▸ Assignment
Among the entries that follow, find every line with the word "הספירות" and list it.

▸ Dataset content
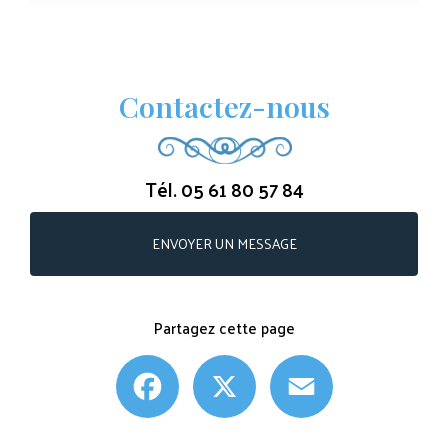
Contactez-nous
Tél.
05 61 80 57 84
ENVOYER UN MESSAGE
Partagez cette page
Facebook
X
Email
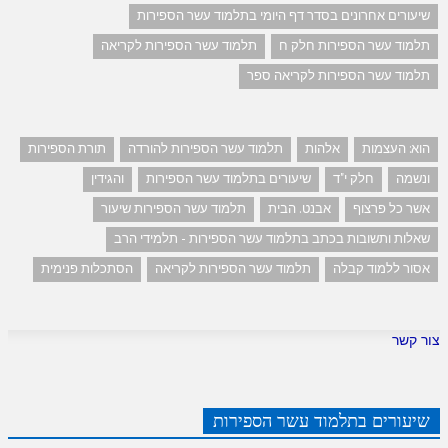
שיעורים אחרונים בסדר דף היומי בתלמוד עשר הספירות
תלמוד עשר הספירות חלק ח
תלמוד עשר הספירות לקריאה
תלמוד עשר הספירות לקריאה ספר
הוא: העצמות
אלהות
תלמוד עשר הספירות להורדה
תורת הספירות
ונשמה
חלק י"ד
שיעורים בתלמוד עשר הספירות
והגידין
אשר כל פרצוף
אבנט. הבית
תלמוד עשר הספירות שיעור
שאלות ותשובות בכתב בתלמוד עשר הספירות - תלמידי הרב
אסור ללמוד קבלה
תלמוד עשר הספירות לקריאה
הסתכלות פנימית
צור קשר
שיעורים בתלמוד עשר הספירות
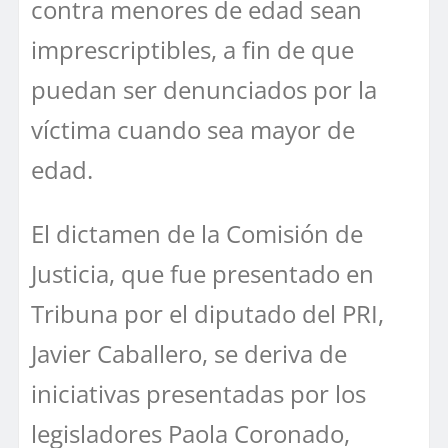
contra menores de edad sean
imprescriptibles, a fin de que
puedan ser denunciados por la
víctima cuando sea mayor de
edad.
El dictamen de la Comisión de
Justicia, que fue presentado en
Tribuna por el diputado del PRI,
Javier Caballero, se deriva de
iniciativas presentadas por los
legisladores Paola Coronado,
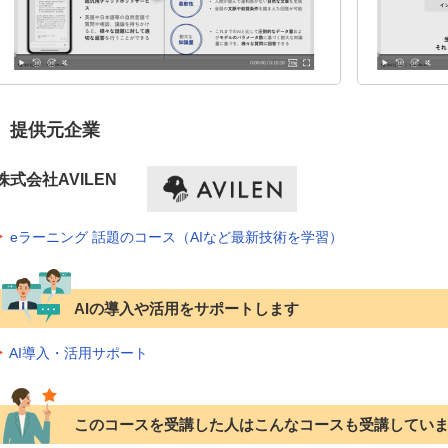
提供元企業
株式会社AVILEN
eラーニング 話題のコース（AIなど最新技術を学習）
AIの導入や活用をサポートします
AI導入・活用サポート
このコースを受講した人はこんなコースも受講してい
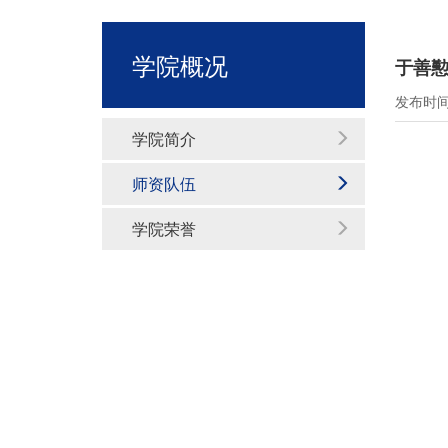
学院概况
于善懃
发布时间：
学院简介
师资队伍
学院荣誉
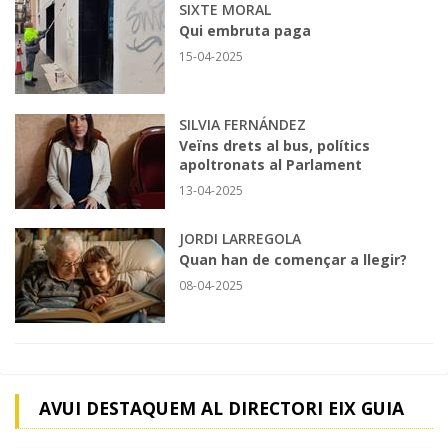
SIXTE MORAL
Qui embruta paga
15-04-2025
SILVIA FERNÁNDEZ
Veïns drets al bus, polítics
apoltronats al Parlament
13-04-2025
JORDI LARREGOLA
Quan han de començar a llegir?
08-04-2025
AVUI DESTAQUEM AL DIRECTORI EIX GUIA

▸ Reply to the task
שיעורים אחרונים בסדר דף היומי בתלמוד עשר הספירות
תלמוד עשר הספירות חלק ח
תלמוד עשר הספירות לקריאה
תלמוד עשר הספירות לקריאה ספר
תלמוד עשר הספירות להורדה
תורת הספירות
שיעורים בתלמוד עשר הספירות
תלמוד עשר הספירות שיעור
שאלות ותשובות בכתב בתלמוד עשר הספירות - תלמידי הרב
תלמוד עשר הספירות לקריאה
שיעורים בתלמוד עשר הספירות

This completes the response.